Suffering is something that we don’t like. Nobody wants to suffer, so we do whatever we can to avoid it. Many people ask how God can allow suffering – if He’s so good, then why do bad things happen?
We discussed that yesterday morning in my RCIA group. One of the things that came up was paradoxes – things that seem bad but are really good. There are many things in the Holy Week story that are paradoxical. A king suffering. Death bringing life. Crowds that screamed “Hosanna” one day and “Crucify Him!” a few days later.
As we discussed this, we turned to the person next to us to share a paradox in our lives. I hesitated to share the one thing that I thought of – something that most people would say was bad, but was actually a good thing. My partner went first. She shared a situation similar to what I had gone through. That allowed me to share my situation.
We talked about our pain and also our joy at the good that had come from the bad. Looking back, we can see how God was with us through the suffering, making us stronger, teaching us about Himself.
It is also a comfort to me to know that, however much I suffer, Jesus knows how it feels. He suffered too. If I have felt betrayed, wounded by those who should have loved me, how much more has He felt that way? I thought of Him riding through the crowds on Palm Sunday. He knew what was to come during Holy Week just as well as we do today. He knew that in a few days these people would turn against Him. I would have wanted to turn and run, yet He kept riding. He still gave Himself for them — and for us.

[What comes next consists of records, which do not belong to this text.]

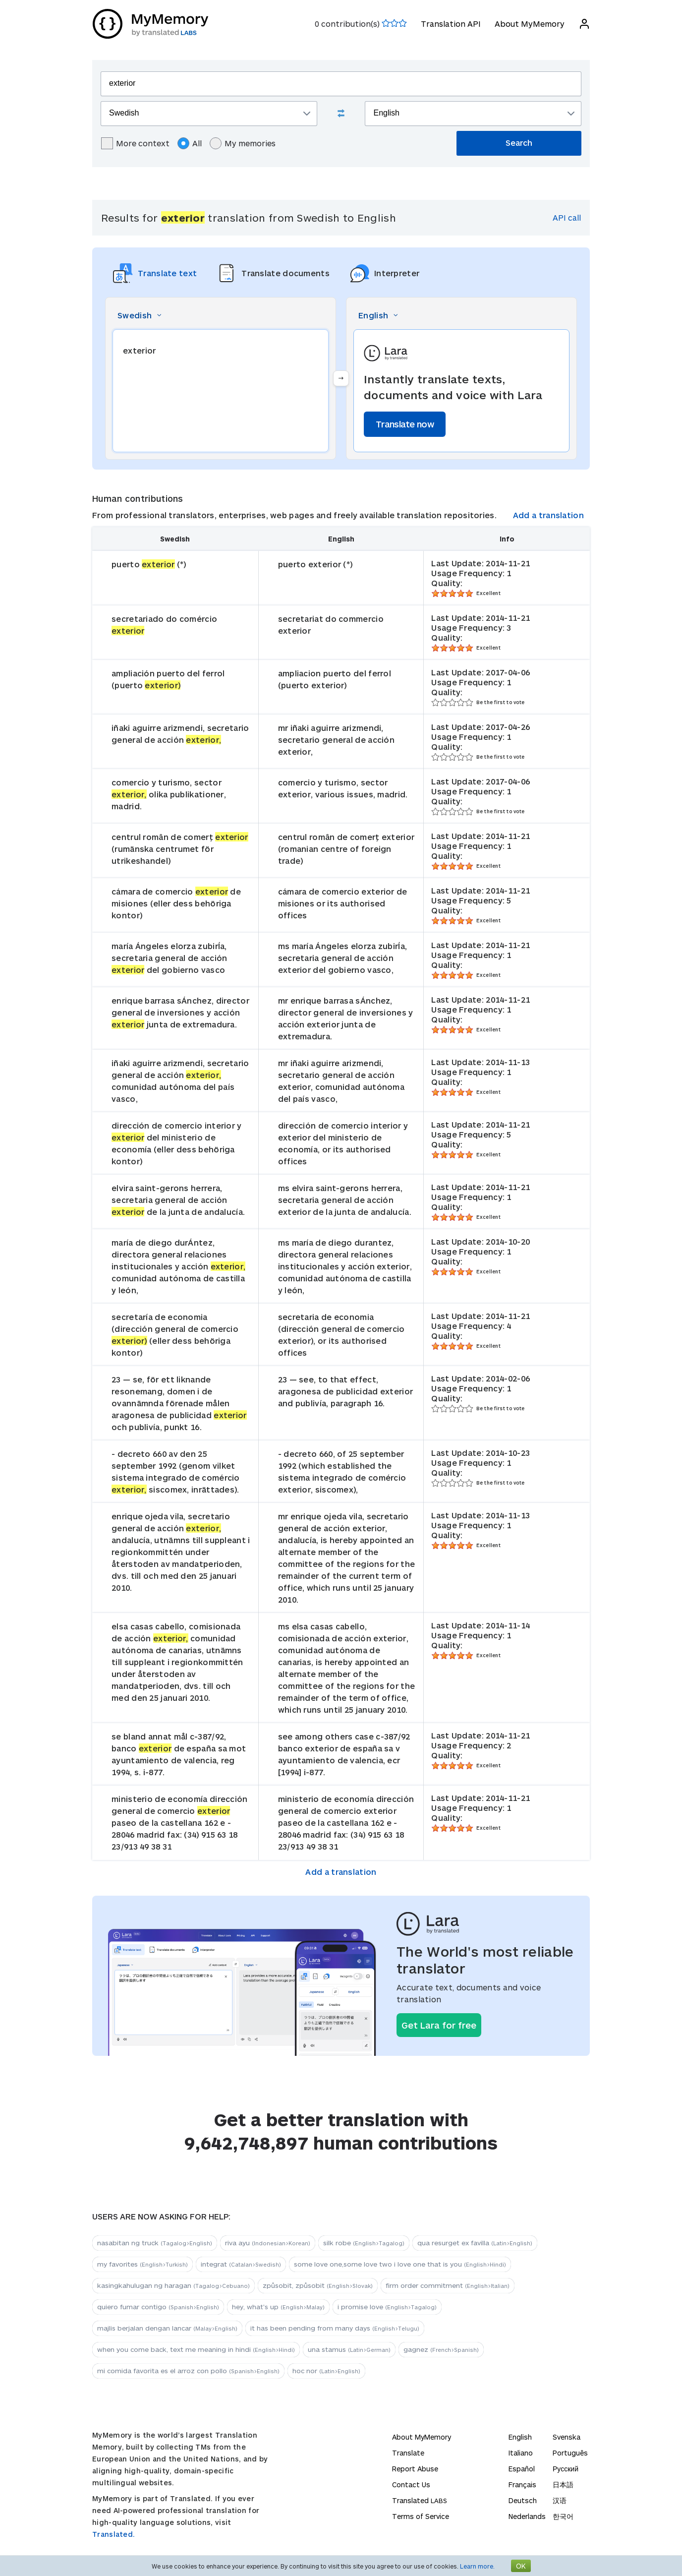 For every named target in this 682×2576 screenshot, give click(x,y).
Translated (419, 2500)
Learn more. (477, 2566)
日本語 (563, 2484)
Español (522, 2468)
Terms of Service (420, 2516)
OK (521, 2566)
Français (522, 2484)
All (189, 143)
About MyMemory (529, 23)
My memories (243, 143)
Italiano (521, 2453)
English (520, 2437)
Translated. (113, 2534)
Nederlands (527, 2516)
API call (567, 217)
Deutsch (523, 2500)
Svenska (566, 2437)
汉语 (560, 2500)
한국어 (563, 2516)
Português (570, 2453)
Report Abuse (415, 2468)
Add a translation (548, 515)
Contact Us (411, 2484)
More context (135, 143)
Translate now (405, 424)
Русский (565, 2468)
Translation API (450, 23)
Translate (408, 2453)
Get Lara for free (438, 2025) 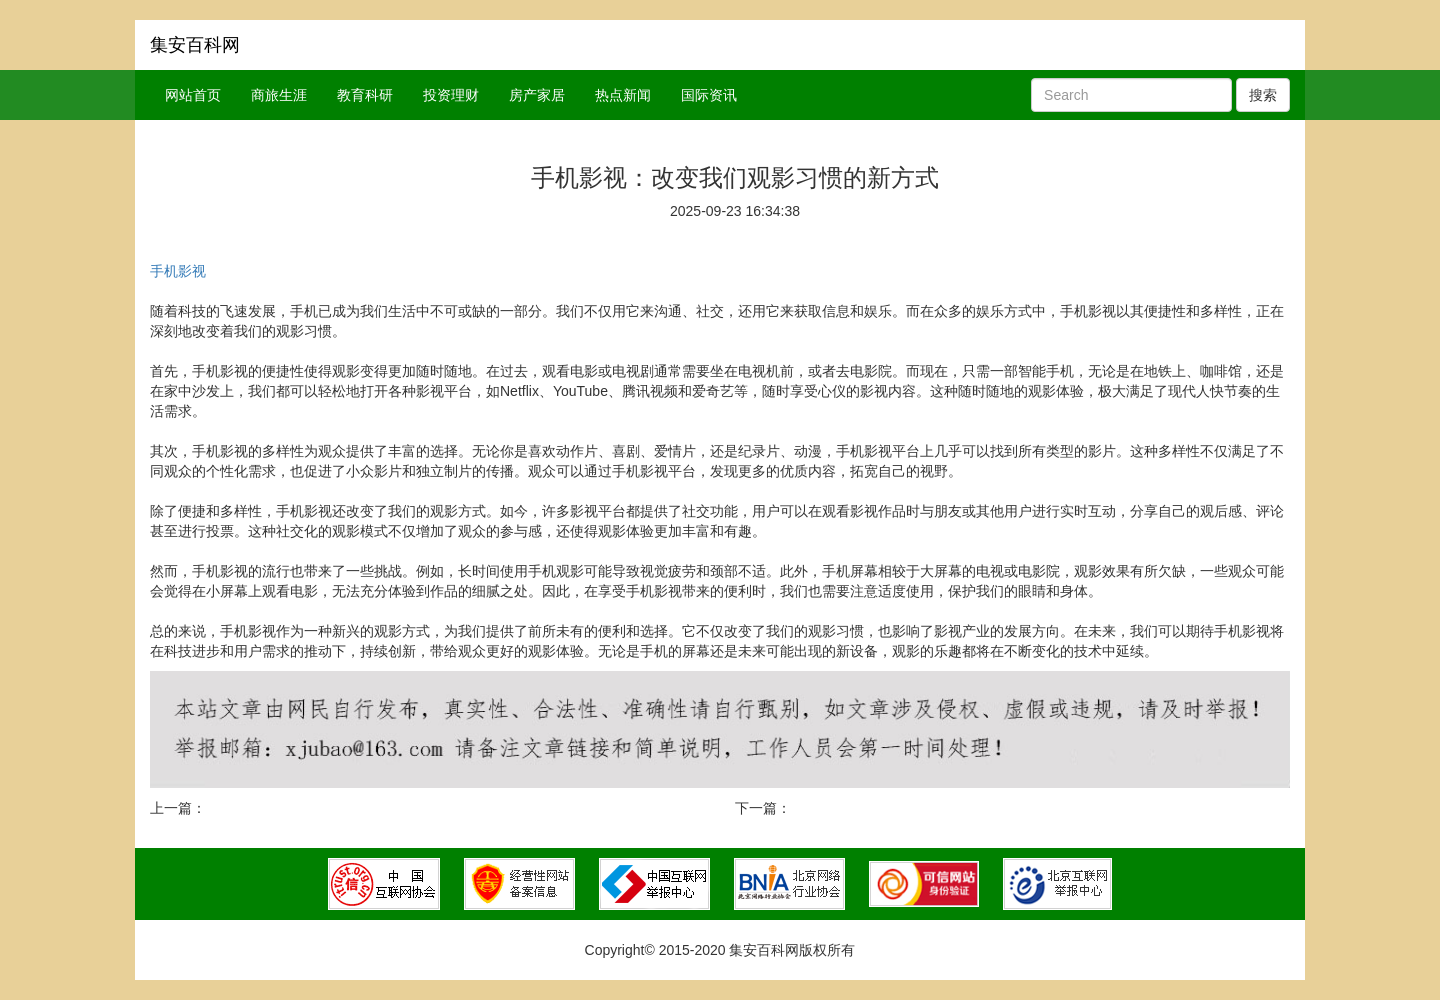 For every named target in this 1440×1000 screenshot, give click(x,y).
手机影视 (178, 271)
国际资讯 (709, 95)
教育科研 (365, 95)
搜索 (1263, 95)
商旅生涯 (279, 95)
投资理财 (451, 95)
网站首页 (193, 95)
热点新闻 (623, 95)
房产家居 (537, 95)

If you’re looking for ways to fully appreciate the liturgical seasons of the Church, I highly recommend Maria von Trapp’s book Around the Year with the von Trapp Family. She refers to Holy Week as Passiontide and explains:
The liturgy follows Christ’s early life step by step. During the Christmas season, we learn of the birth in the stable, the adoration of the shepherd, the slaughter of the innocents, the flight into Egypt, the adoration of the Magi, and finally the return from Egypt. Then we meet Our Lord again at His baptism, we accompany Him into the desert on His fast, and we go with Him for the first and second years of His public life; we listen to His parables, we admired His miracles, and we unite our hearts with Him in His life of toil and missionary love for us.
Now four weeks of instruction have passed. We have followed Our Lord in His apostolic ministry and have reached the moment when, together with Holy Mother Church, we shall contemplate the sorrowful happenings of the last year (during Passion Week) and the last week (during Holy Week) of His life here on earth. We can feel the hatred of Christ’s enemies growing day by day. On Good Friday we shall witness once more the most frightening of all happenings, foretold by the prophets and even by Our Lord Himself, the bloody drama of Calvary.
Maria shares specific traditions that her family practiced during Holy Week. These traditions help us to appreciate and go deeper into our faith. Whether you’re new to the Church as I am, or a cradle Catholic, Maria’s warm memories and ideas are sure to inspire you with a deep love for the season of the Church.
What do you think of the paradox of Holy Week? Do you have any special tradition for this time?
His ways are not our ways. There’s a song that says, “You picked such a strange way to save the world.” It’s true, but I’m glad He did. It makes everything so much more bearable to know He always has a good purpose for our suffering.